Dennis was the owner of Video Oasis, a video store in East Cambridge, Massachusetts. Its name is entirely appropriate—its size a veritable warehouse, Video Oasis contained thousands upon thousands of films in every genre imaginable, including Bible epics (most each of which, coincidentally or not, spans exactly two tapes), two or three shelves devoted entirely to John Wayne, and what must have been the entire Something Weird Video catalogue. Remarkably, most of these titles were organized according to distributor, most of which haven’t been in business in well over a decade.

By the time I visited Video Oasis for the first time, in August, Dennis’ collection was reduced only to VHS cassettes, but it was nonetheless overwhelming.

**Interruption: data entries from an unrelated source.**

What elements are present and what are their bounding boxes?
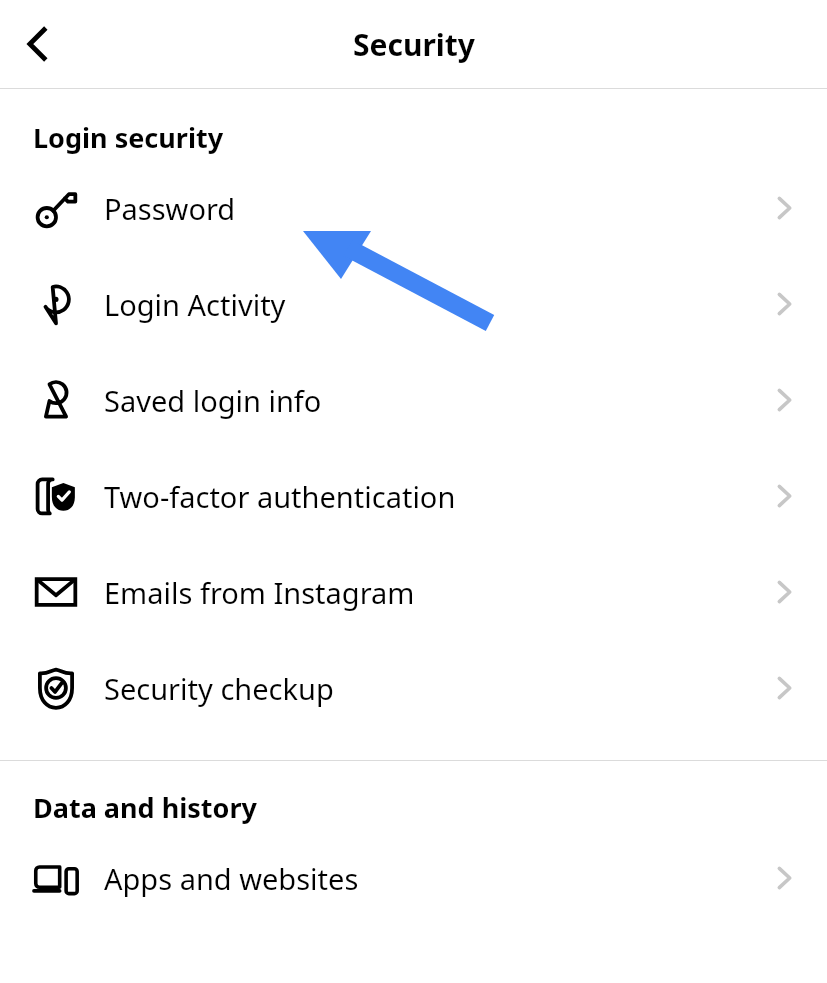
button[interactable]: Password bbox=[0, 160, 827, 256]
staticText: Login Activity bbox=[104, 285, 771, 324]
button[interactable]: Apps and websites bbox=[0, 830, 827, 926]
staticText: Password bbox=[104, 189, 771, 228]
staticText: Two-factor authentication bbox=[104, 477, 771, 516]
button[interactable]: Login Activity bbox=[0, 256, 827, 352]
button[interactable]: Two-factor authentication bbox=[0, 448, 827, 544]
staticText: Login security bbox=[33, 119, 224, 156]
staticText: Security checkup bbox=[104, 669, 771, 708]
button[interactable]: Saved login info bbox=[0, 352, 827, 448]
staticText: Emails from Instagram bbox=[104, 573, 771, 612]
button[interactable]: Security checkup bbox=[0, 640, 827, 736]
button[interactable]: Emails from Instagram bbox=[0, 544, 827, 640]
button[interactable]: Back bbox=[4, 10, 72, 78]
staticText: Security bbox=[353, 24, 475, 65]
staticText: Saved login info bbox=[104, 381, 771, 420]
staticText: Apps and websites bbox=[104, 859, 771, 898]
staticText: Data and history bbox=[33, 789, 257, 826]
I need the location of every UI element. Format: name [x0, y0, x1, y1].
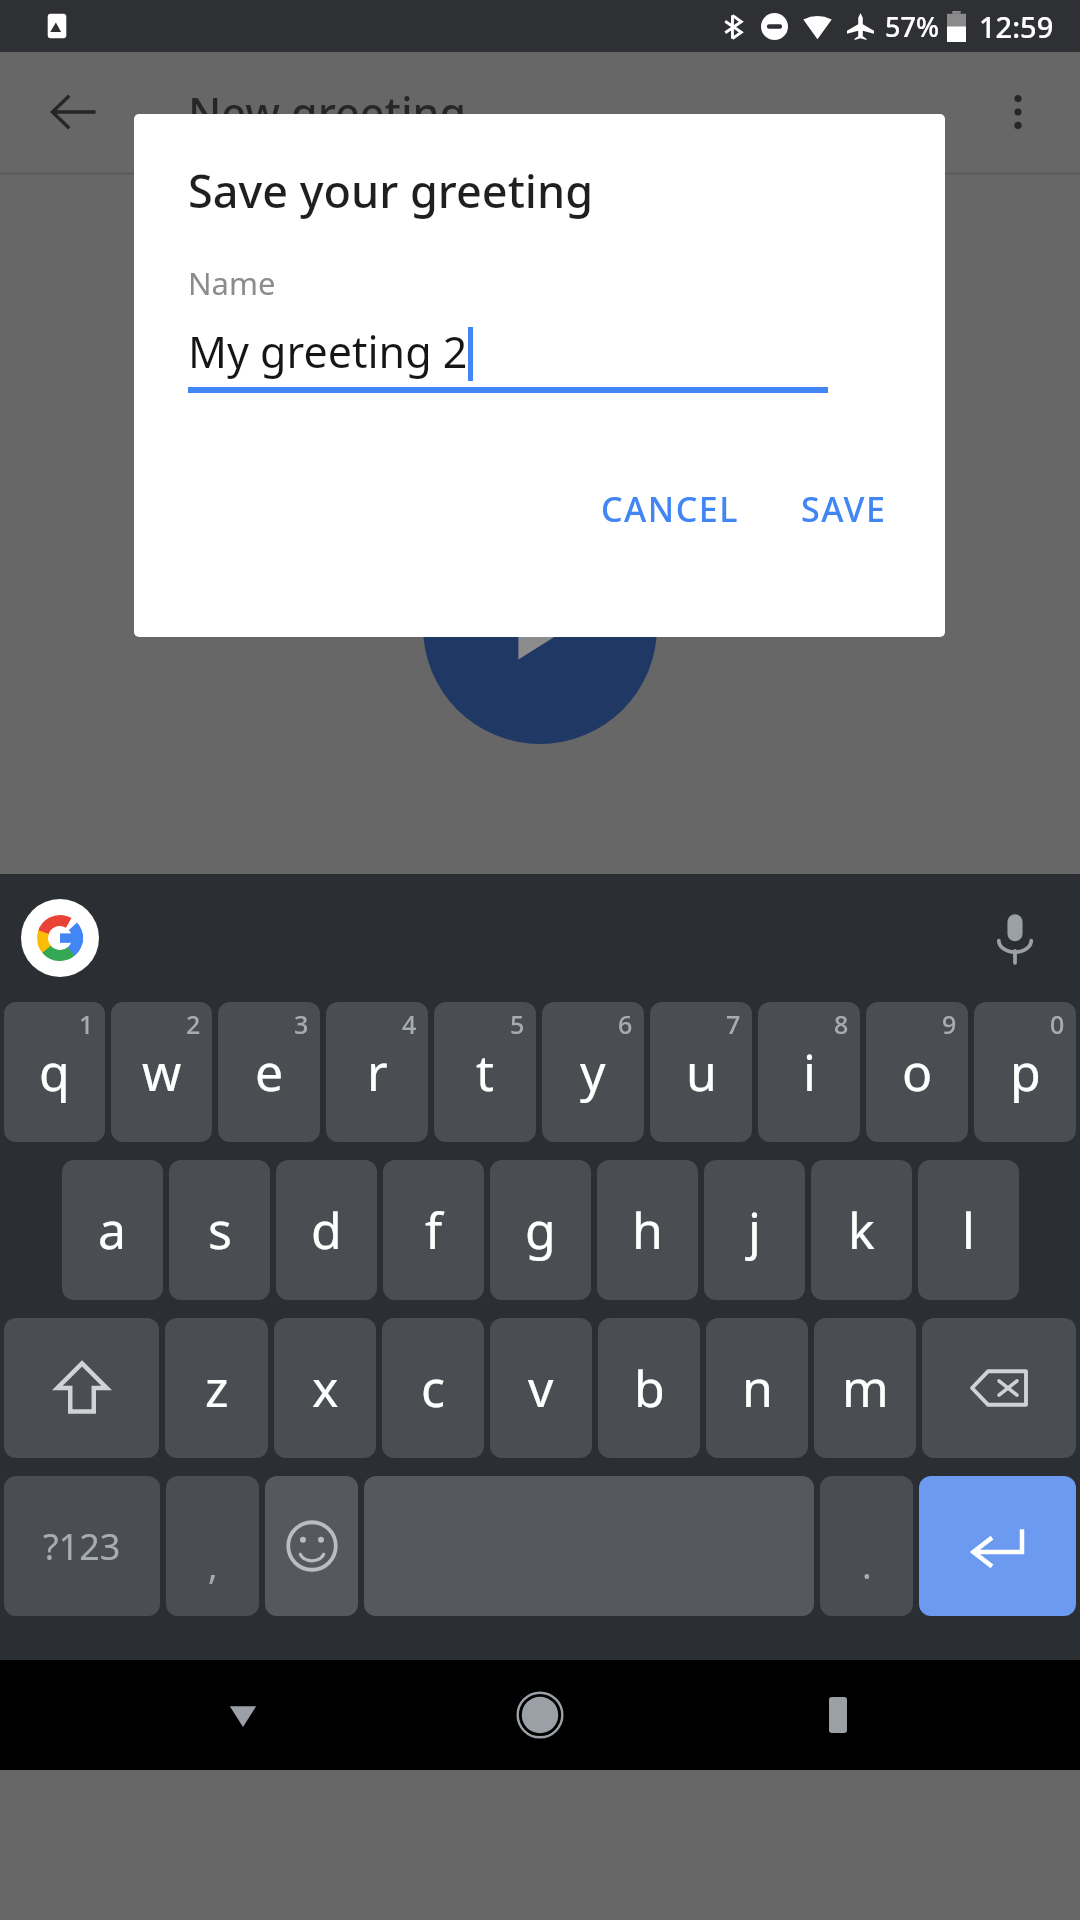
button[interactable]: f [383, 1160, 484, 1300]
button[interactable]: CANCEL [579, 468, 761, 550]
button[interactable]: p [974, 1002, 1076, 1142]
button[interactable]: h [597, 1160, 698, 1300]
button[interactable]: More options [970, 64, 1066, 160]
staticText: 0 [1050, 1007, 1065, 1041]
button[interactable]: u [650, 1002, 752, 1142]
staticText: f [425, 1196, 443, 1264]
staticText: 9 [942, 1007, 957, 1041]
staticText: 3 [294, 1007, 309, 1041]
staticText: 4 [402, 1007, 417, 1041]
button[interactable]: x [274, 1318, 376, 1458]
staticText: p [1010, 1038, 1041, 1106]
button[interactable]: d [276, 1160, 377, 1300]
staticText: a [98, 1196, 127, 1264]
button[interactable]: s [169, 1160, 270, 1300]
staticText: s [208, 1196, 232, 1264]
button[interactable]: i [758, 1002, 860, 1142]
button[interactable]: w [111, 1002, 212, 1142]
staticText: j [748, 1196, 761, 1264]
staticText: Save your greeting [188, 160, 594, 221]
button[interactable]: . [820, 1476, 913, 1616]
staticText: o [902, 1038, 933, 1106]
staticText: . [862, 1541, 872, 1590]
staticText: 8 [834, 1007, 849, 1041]
button[interactable]: Voice input [976, 899, 1054, 977]
staticText: New greeting [188, 83, 467, 142]
button[interactable]: r [326, 1002, 428, 1142]
staticText: e [255, 1038, 284, 1106]
button[interactable]: Emoji [265, 1476, 358, 1616]
button[interactable]: e [218, 1002, 320, 1142]
button[interactable]: k [811, 1160, 912, 1300]
button[interactable]: a [62, 1160, 163, 1300]
button[interactable]: Play [423, 510, 657, 744]
staticText: b [634, 1354, 665, 1422]
button[interactable]: Home [485, 1660, 595, 1770]
staticText: 7 [726, 1007, 741, 1041]
button[interactable]: v [490, 1318, 592, 1458]
button[interactable]: b [598, 1318, 700, 1458]
staticText: l [962, 1196, 975, 1264]
staticText: d [311, 1196, 342, 1264]
staticText: t [476, 1038, 495, 1106]
staticText: c [421, 1354, 445, 1422]
button[interactable]: Shift [4, 1318, 159, 1458]
button[interactable]: Google [20, 898, 100, 978]
staticText: k [848, 1196, 875, 1264]
staticText: My greeting 2 [188, 322, 468, 381]
button[interactable]: SAVE [779, 468, 909, 550]
button[interactable]: t [434, 1002, 536, 1142]
button[interactable]: Back [188, 1660, 298, 1770]
button[interactable]: z [165, 1318, 268, 1458]
staticText: 2 [186, 1007, 201, 1041]
staticText: z [205, 1354, 229, 1422]
button[interactable]: g [490, 1160, 591, 1300]
staticText: CANCEL [601, 486, 739, 532]
staticText: Name [188, 262, 276, 304]
button[interactable]: ?123 [4, 1476, 160, 1616]
staticText: ?123 [43, 1522, 121, 1571]
staticText: 12:59 [979, 7, 1054, 46]
staticText: i [803, 1038, 816, 1106]
staticText: q [39, 1038, 70, 1106]
staticText: g [525, 1196, 556, 1264]
button[interactable]: m [814, 1318, 916, 1458]
staticText: r [367, 1038, 388, 1106]
staticText: 6 [618, 1007, 633, 1041]
staticText: v [528, 1354, 554, 1422]
button[interactable]: o [866, 1002, 968, 1142]
button[interactable]: Navigate up [26, 64, 122, 160]
button[interactable]: q [4, 1002, 105, 1142]
staticText: SAVE [801, 486, 887, 532]
button[interactable]: j [704, 1160, 805, 1300]
staticText: x [312, 1354, 339, 1422]
staticText: 1 [79, 1007, 94, 1041]
button[interactable]: l [918, 1160, 1019, 1300]
button[interactable]: Enter [919, 1476, 1076, 1616]
staticText: u [686, 1038, 717, 1106]
staticText: 57% [885, 8, 939, 45]
button[interactable]: , [166, 1476, 259, 1616]
staticText: y [580, 1038, 606, 1106]
button[interactable]: y [542, 1002, 644, 1142]
staticText: w [142, 1038, 182, 1106]
staticText: 5 [510, 1007, 525, 1041]
button[interactable]: n [706, 1318, 808, 1458]
button[interactable]: c [382, 1318, 484, 1458]
staticText: h [632, 1196, 663, 1264]
button[interactable]: Backspace [922, 1318, 1076, 1458]
button[interactable]: Recent apps [783, 1660, 893, 1770]
staticText: n [742, 1354, 773, 1422]
staticText: m [842, 1354, 889, 1422]
staticText: , [208, 1541, 218, 1590]
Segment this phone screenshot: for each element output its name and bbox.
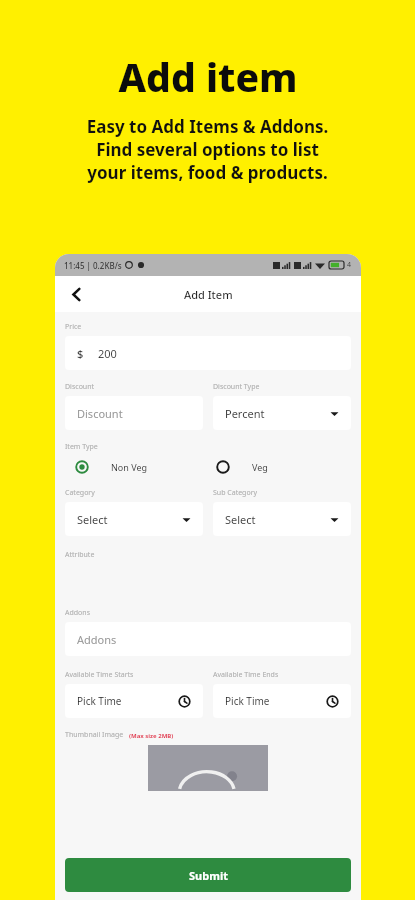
staticText: Select bbox=[225, 512, 256, 527]
button[interactable]: Pick Time bbox=[65, 684, 203, 718]
button[interactable]: $ bbox=[65, 336, 351, 370]
staticText: Submit bbox=[189, 868, 228, 883]
button[interactable]: Back bbox=[62, 280, 90, 308]
staticText: 4 bbox=[347, 260, 352, 270]
button[interactable]: Select bbox=[213, 502, 351, 536]
staticText: Pick Time bbox=[77, 694, 122, 708]
button[interactable]: Select bbox=[65, 502, 203, 536]
staticText: Percent bbox=[225, 406, 265, 421]
button[interactable]: Pick thumbnail image bbox=[148, 745, 268, 791]
button[interactable]: Addons bbox=[65, 622, 351, 656]
staticText: Discount Type bbox=[213, 382, 260, 392]
staticText: Select bbox=[77, 512, 108, 527]
staticText: Pick Time bbox=[225, 694, 270, 708]
staticText: Add item bbox=[118, 50, 298, 103]
staticText: $ bbox=[77, 346, 84, 361]
button[interactable]: Pick Time bbox=[213, 684, 351, 718]
staticText: Available Time Ends bbox=[213, 670, 279, 680]
staticText: 200 bbox=[98, 346, 117, 361]
button[interactable]: Submit bbox=[65, 858, 351, 892]
staticText: Thumbnail Image bbox=[65, 730, 124, 740]
staticText: Veg bbox=[252, 461, 268, 473]
button[interactable]: Percent bbox=[213, 396, 351, 430]
staticText: Addons bbox=[77, 632, 117, 647]
staticText: Available Time Starts bbox=[65, 670, 134, 680]
button[interactable]: Discount bbox=[65, 396, 203, 430]
button[interactable]: Veg bbox=[208, 460, 351, 474]
staticText: 11:45 | 0.2KB/s bbox=[64, 260, 122, 271]
staticText: Non Veg bbox=[111, 461, 148, 473]
staticText: Item Type bbox=[65, 442, 98, 452]
staticText: Easy to Add Items & Addons. Find several… bbox=[0, 115, 415, 184]
staticText: Discount bbox=[65, 382, 95, 392]
staticText: Attribute bbox=[65, 550, 95, 560]
staticText: Category bbox=[65, 488, 95, 498]
button[interactable]: Non Veg bbox=[65, 460, 208, 474]
staticText: Discount bbox=[77, 406, 123, 421]
staticText: (Max size 2MB) bbox=[129, 732, 174, 740]
staticText: Add Item bbox=[184, 287, 233, 302]
staticText: Addons bbox=[65, 608, 90, 618]
staticText: Price bbox=[65, 322, 82, 332]
staticText: Sub Category bbox=[213, 488, 258, 498]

Imagine entire rows of old Columbia titles – the ones with a red border enclosing the spine and the film title in a consistent, capitalized serif typeface – arranged alphabetically, or dozens of bootlegged, uncut versions of Mario Bava and Dario Argento films. The horror section was replete with the most gems, titles invariably strewn in illustrations of great fantasy—vikings, zombies, or ghouls of some other sort, and taglines that readily pronounced further outrageous contents (the most outrageous of which may be read here). Incredibly, all of these VHS sleeves contained index cards, each either stamped or typewritten with checkout dates, most of which dated back to the 1980s. The corners of each sleeve were rubbed white, and I handled them delicately and with quiet reverence.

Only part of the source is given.